Financial Accounting important 5 Marks Theory Question and Answer

 5 Marks

 

1. Causes of Depreciation:

Wear and Tear: Continuous use or aging of assets causes physical deterioration. Machinery, vehicles, and equipment often experience wear and tear through regular use, reducing their value over time.

Obsolescence: Assets can become outdated due to technological advancements, changes in market demand, or new production methods. For instance, a computer might depreciate rapidly due to technological advancements making newer models more efficient.

Passage of Time: Some assets naturally degrade simply due to time passing. Natural assets like buildings or infrastructures can face depreciation over time.

Inadequacy: Assets might depreciate due to inadequacy, meaning they are no longer sufficient for the purpose they were intended for. This can occur if changes in technology or business requirements make the asset less effective or functional.

 

2. Different Types of Errors:

    Errors of Omission: Occur when a transaction is completely or partially omitted from the accounting records. This can lead to an imbalance in the ledger.

    Errors of Commission: Arise from incorrect data entry or recording of transactions. For example, posting a wrong amount to an account or recording a transaction in the wrong account.

    Errors of Principle: Involve recording transactions against accounting principles, such as treating a capital expense as revenue.

    Compensating Errors: Mistakes that offset each other, leading to a balanced statement despite errors in entries.

    Errors of Original Entry: Errors made when recording transactions in the original books, like journals or subsidiary books.

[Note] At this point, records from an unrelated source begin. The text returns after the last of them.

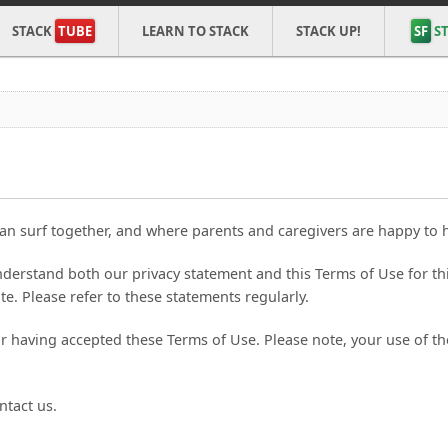
STACK
TUBE
LEARN TO STACK
STACK UP!
SF
ST
an surf together, and where parents and caregivers are happy to ha
derstand both our privacy statement and this Terms of Use for th
te. Please refer to these statements regularly.
our having accepted these Terms of Use. Please note, your use of 
ntact us.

These can affect subsequent entries and calculations.

 

3. Preparing Statement of Fire Claims:

    Assessment of Loss: Evaluate and document the extent of damage or loss caused by the fire incident.

    Understanding Insurance Policy: Review the terms and conditions of the fire insurance policy to understand the coverage available for the damage incurred.

    Documenting Loss: Gather evidence and document the loss with photographs, reports, and other relevant proof of damage.

    Contacting Insurer: Inform the insurance company about the fire incident, and follow their procedures for making a claim.

    Completing Claim Form: Fill out the claim form accurately, providing all necessary details about the incident and the losses suffered.

    Submission and Followup: Submit the completed claim form along with supporting documents to the insurer and follow up to ensure timely processing and settlement of the claim.

 

4. Objectives of Accounting:

    Recording Transactions: Systematically record all financial transactions to maintain a complete and accurate financial record.

    Financial Analysis: Analyze financial data to assess the company's performance, identify strengths and weaknesses, and make informed business decisions.

    Financial Reporting: Prepare financial statements like the balance sheet, income statement, and cash flow statement to communicate the company's financial health to stakeholders.

    Compliance: Ensure compliance with accounting standards, regulations, and legal requirements.

    Assisting Decision Making: Provide relevant and timely financial information to aid management in making strategic decisions and planning for the future.

 

5. Various Types of Fire Insurance Policies:

    Specific Policy: Covers a specific property against fire damage for a defined amount as stated in the policy.

    Valued Policy: Specifies the value of the insured property, irrespective of its actual worth at the time of loss. The insured amount is predetermined and mentioned in the policy.

    Floating Policy: Provides coverage for movable properties at various locations under a single policy. It's beneficial for businesses with assets in different places.

    Comprehensive Policy: Offers broader coverage, including fire damage along with other perils like theft, floods, vandalism, etc. It provides comprehensive protection against various risks.

    Replacement Policy: Pays for the cost of replacing the damaged property with a new one, irrespective of its original value. It covers the cost of new replacements.